Huaca Larga is the largest building inside the complex. Its dimensions are amazing: 700 m long, 280 m wide and 30 m high, making it the largest adobe building in Peru and in South America .

Site Museum of Tucume – Chiclayo

This is an attractive museum in itself. It was built using the ancient techniques of the buildings of the Lambayeque Culture. In addition to showing the traces of pre-Colombian cultures, there is an exhibition showing the continuity of Túcume from the pre-Hispanic past to the current peasant culture. In addition, it is possible to actively participate in a ceramics workshop, where they manufacture, reproduce and re-create archaeological pieces and items and of the local culture.

Chiclayo Festivities Calendar

JANUARY IN CHICLAYO

1st New Year’s Child – Reque

Significant religious feast with a large affluence of devoted believers coming from the different areas of the department. The festivity is organized by the parish and by the District Municipality .

JUNE IN CHICLAYO

30th Sacred Heart of Jesus – Port of Eten Salas

Well attended religious event to pay homage to the worshipped image of Jesus. There are fireworks and sporting events.

JULY IN CHICLAYO

Monsefú Typical Cultural Fair

This is a tourist-oriented festival featuring the display of handcrafts by artists of Monsefú, who are experts in weaving macora straw and in making fine cloths. The show includes the local folklore as well as renowned artists. Typical drinks are sold (49 different preparations of chicha).

AUGUST IN CHICLAYO

5th The Cross of Chalpón – Motupe

This is the deepest rooted religious festivity in northern Peru , where homage is paid to the Cross of Motupe, which appeared in 1868. Many people from all over the country and from abroad visit this place, which gives rise to one of the deepest expressions of religious fervor.

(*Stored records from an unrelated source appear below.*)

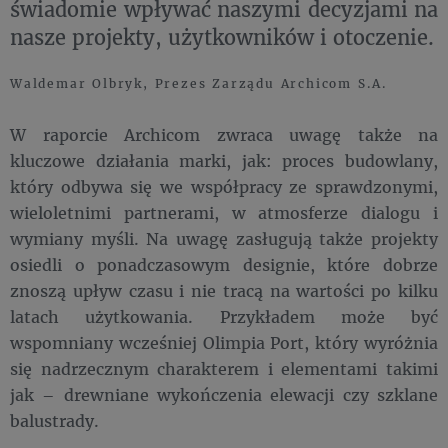
świadomie wpływać naszymi decyzjami na
nasze projekty, użytkowników i otoczenie.
Waldemar Olbryk, Prezes Zarządu Archicom S.A.
W raporcie Archicom zwraca uwagę także na
kluczowe działania marki, jak: proces budowlany,
który odbywa się we współpracy ze sprawdzonymi,
wieloletnimi partnerami, w atmosferze dialogu i
wymiany myśli. Na uwagę zasługują także projekty
osiedli o ponadczasowym designie, które dobrze
znoszą upływ czasu i nie tracą na wartości po kilku
latach użytkowania. Przykładem może być
wspomniany wcześniej Olimpia Port, który wyróżnia
się nadrzecznym charakterem i elementami takimi
jak – drewniane wykończenia elewacji czy szklane
balustrady.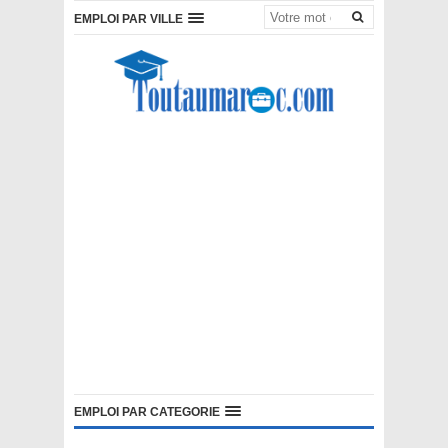
EMPLOI PAR VILLE
EMPLOI PAR CATEGORIE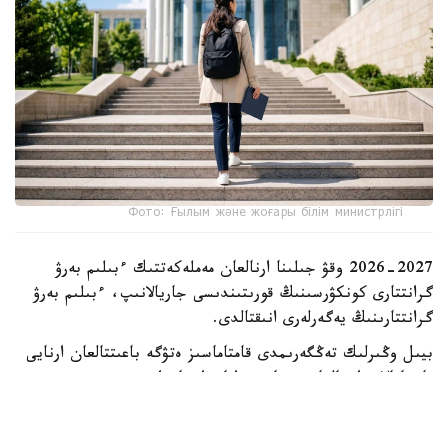
Фото: Ғылым және жоғары білім министрлігі
2026-2027 وقۋ جىلىنا ارنالعان مەملەكەتتىك ءبىلىم بەرۋ
گرانتتارى كونكۋرسىنىڭ قورىتىندىسى جاريالانىپ، ءبىلىم بەرۋ
گرانتتارىنىڭ يەگەرلەرى انىقتالدى.
بيىل وڭىرلىك تەڭگەرىمدى قامتاماسىز ەتۋگە باعىتتالعان ارنايى
باستامالار دا جالعاسىن تاپتى. اتاپ ايتقاندا، «سەرپىن»
باعدارلاماسى اياسىندا 2180 ءبىلىم بەرۋ گرانتى، سونداي-اق
ەلىمىزدىڭ باتىس وڭىرلەرىنىڭ جاستارىنا 2500 گرانت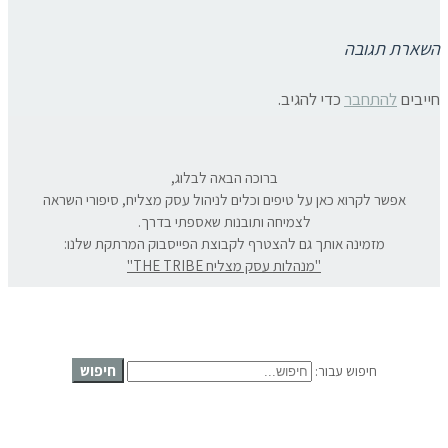
« פוסט קודם
פוסט הבא »
השארת תגובה
חייבים
להתחבר
כדי להגיב.
ברוכה הבאה לבלוג,
אפשר לקרוא כאן על טיפים וכלים לניהול עסק מצליח, סיפורי השראה
לצמיחה ותובנות שאספתי בדרך.
מזמינה אותך גם להצטרף לקבוצת הפייסבוק המרתקת שלנו:
"מנהלות עסק מצליח THE TRIBE"
חיפוש
חיפוש עבור: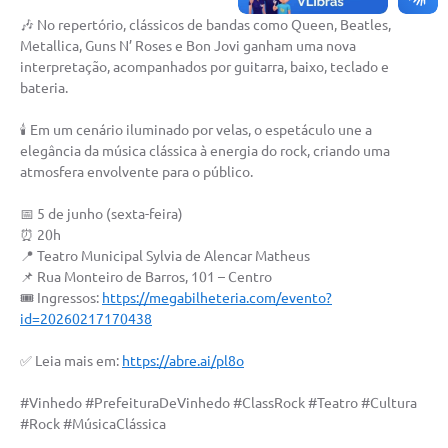
Carta de Serviços
🎶 No repertório, clássicos de bandas como Queen, Beatles,
Metallica, Guns N’ Roses e Bon Jovi ganham uma nova
Arquivos para Download
interpretação, acompanhados por guitarra, baixo, teclado e
bateria.
Galeria de Vídeos
Contas Públicas
🕯️ Em um cenário iluminado por velas, o espetáculo une a
elegância da música clássica à energia do rock, criando uma
Legislação
atmosfera envolvente para o público.
Links Úteis
📅 5 de junho (sexta-feira)
⏰ 20h
Serviços Online
📍 Teatro Municipal Sylvia de Alencar Matheus
📌 Rua Monteiro de Barros, 101 – Centro
🎟️ Ingressos:
https://megabilheteria.com/evento?
id=20260217170438
✅ Leia mais em:
https://abre.ai/pl8o
#Vinhedo #PrefeituraDeVinhedo #ClassRock #Teatro #Cultura
#Rock #MúsicaClássica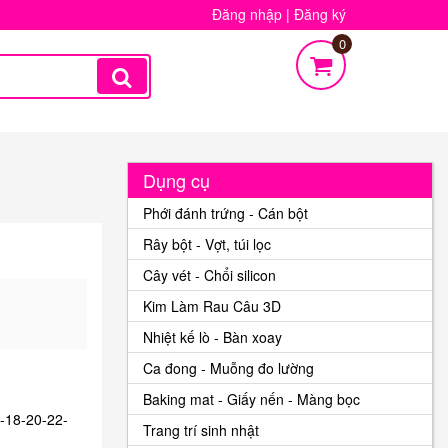
Đăng nhập
|
Đăng ký
0
Dụng cụ
Phới đánh trứng - Cán bột
Rây bột - Vợt, túi lọc
Cây vét - Chổi silicon
Kim Làm Rau Câu 3D
Nhiệt kế lò - Bàn xoay
Ca đong - Muỗng đo lường
Baking mat - Giấy nến - Màng bọc
6-18-20-22-
Trang trí sinh nhật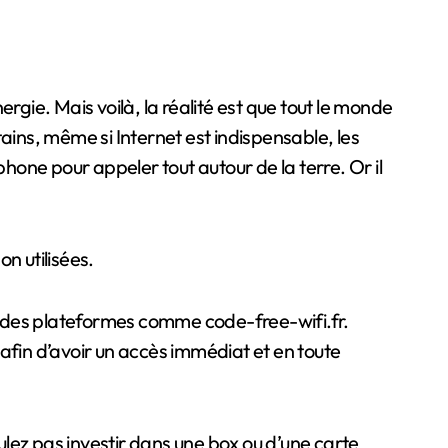
ergie. Mais voilà, la réalité est que tout le monde
ains, même si Internet est indispensable, les
phone pour appeler tout autour de la terre. Or il
n utilisées.
fi à des plateformes comme code-free-wifi.fr.
 afin d’avoir un accès immédiat et en toute
ulez pas investir dans une box ou d’une carte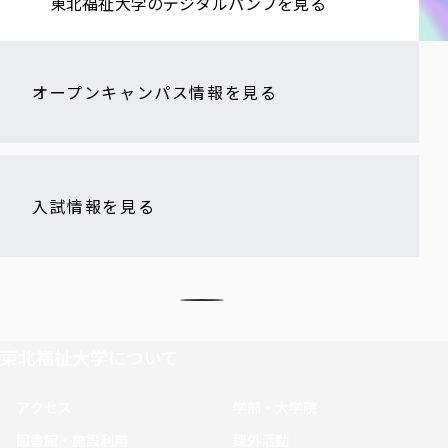
東北福祉大学の​デジタルパンフを​見る​
オープンキャンパス情報を見る
入試情報を見る
東北福祉大学について
アクセス
学部・大学院
図書館・施設利用
課外活動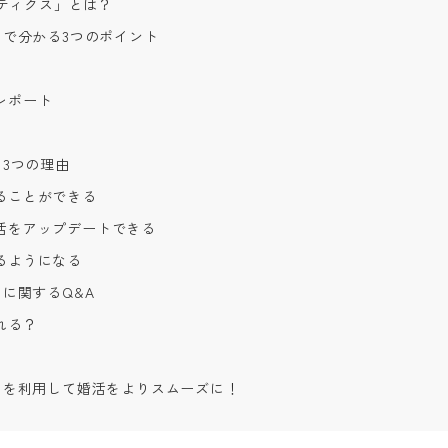
リティクス」とは？
で分かる3つのポイント
レポート
3つの理由
ることができる
活をアップデートできる
るようになる
に関するQ&A
れる？
スを利用して婚活をよりスムーズに！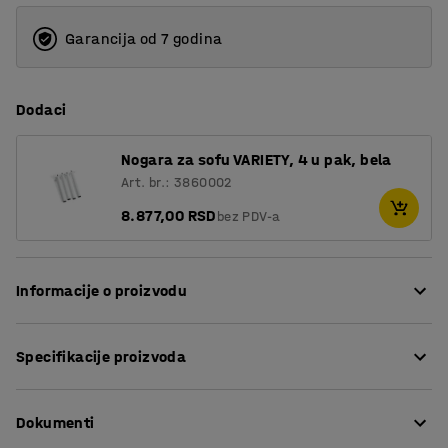
Garancija od 7 godina
Dodaci
Nogara za sofu VARIETY, 4 u pak, bela
Art. br.: 3860002
8.877,00 RSD
bez PDV-a
Informacije o proizvodu
Ova klupa pruža visok nivo udobnosti i presvučena je
Specifikacije proizvoda
izdržljivom tkaninom, što je čini savršenom za javna
okruženja, kao što su saloni i čekaonice, kao i kancelarije
Visina sedišta
:
450
mm
i škole.
Dokumenti
Dubina sedišta
:
485
mm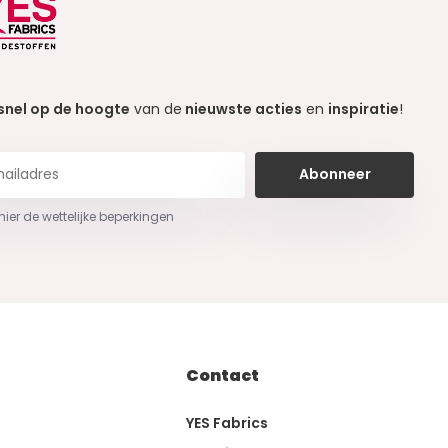
snel op de hoogte
van de
nieuwste acties
en
inspiratie
!
Abonneer
 hier de wettelijke beperkingen
Contact
YES Fabrics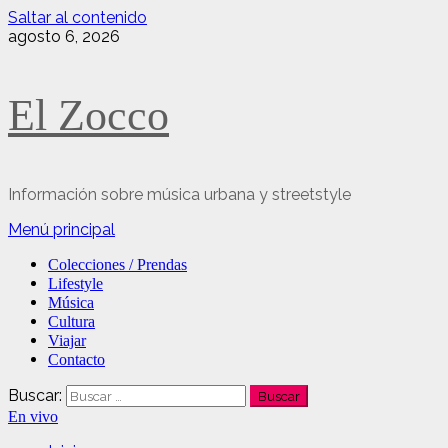
Saltar al contenido
agosto 6, 2026
El Zocco
Información sobre música urbana y streetstyle
Menú principal
Colecciones / Prendas
Lifestyle
Música
Cultura
Viajar
Contacto
Buscar:
En vivo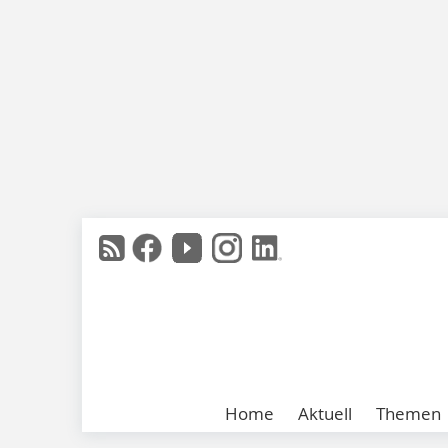
Home
Aktuell
Themen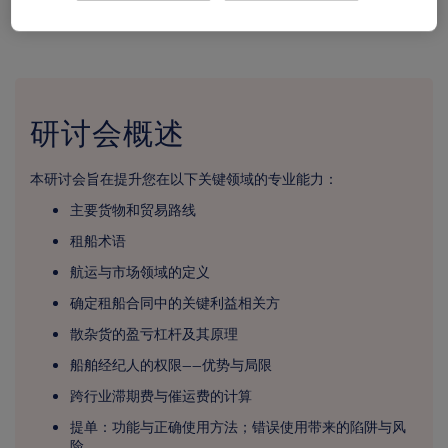
研讨会概述
本研讨会旨在提升您在以下关键领域的专业能力：
主要货物和贸易路线
租船术语
航运与市场领域的定义
确定租船合同中的关键利益相关方
散杂货的盈亏杠杆及其原理
船舶经纪人的权限——优势与局限
跨行业滞期费与催运费的计算
提单：功能与正确使用方法；错误使用带来的陷阱与风
险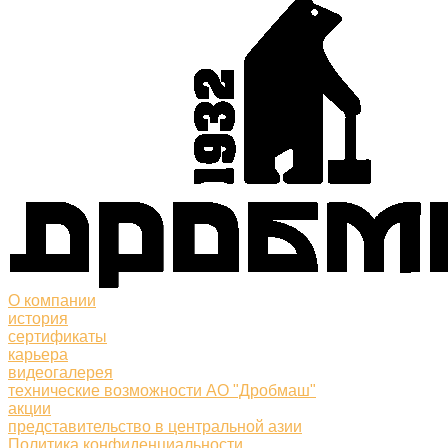
О компании
история
сертификаты
карьера
видеогалерея
технические возможности АО "Дробмаш"
акции
представительство в центральной азии
Политика конфиденциальности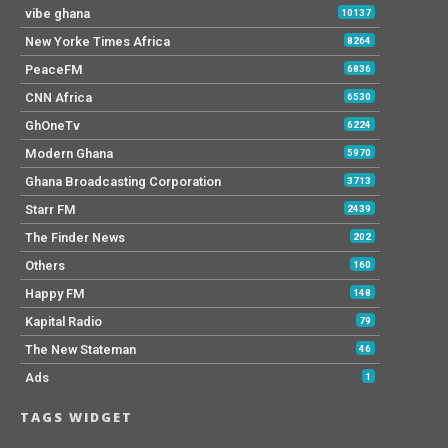
vibe ghana
10137
New Yorke Times Africa
8264
PeaceFM
6836
CNN Africa
6530
GhOneTv
6224
Modern Ghana
5970
Ghana Broadcasting Corporation
3713
Starr FM
2439
The Finder News
202
Others
160
Happy FM
148
Kapital Radio
79
The New Stateman
46
Ads
1
TAGS WIDGET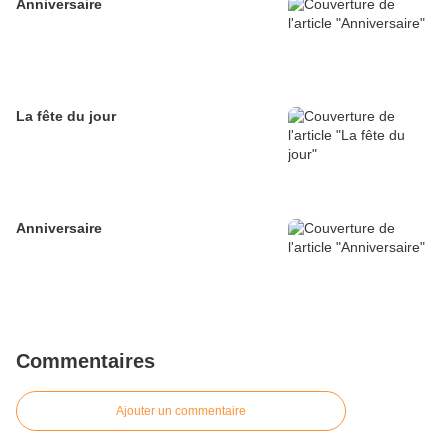
Anniversaire
La fête du jour
Anniversaire
Commentaires
Ajouter un commentaire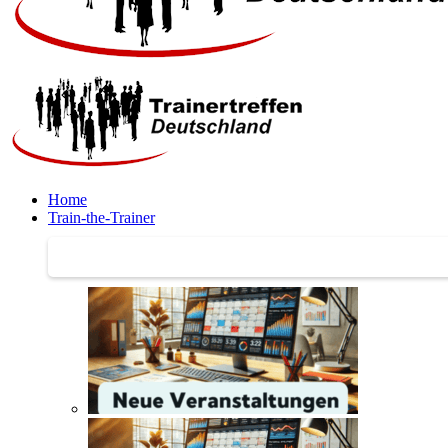
Home
Train-the-Trainer
Train-the-Trainer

AUGUST – SEPTEMBER IN CHICLAYO

22 – 29 Tourism Week in Chiclayo

There are civic, cultural, social and recreational activities with the support of public and private institutions.

OCTOBER IN CHICLAYO

25th Our Lord of the Justice – Ferreñafe

This religious image, the Patron of the Town, is worshipped on this date. There are recreational games and marinera festivals (typical dance from the North of Peru), handcrafts are sold as well as typical food.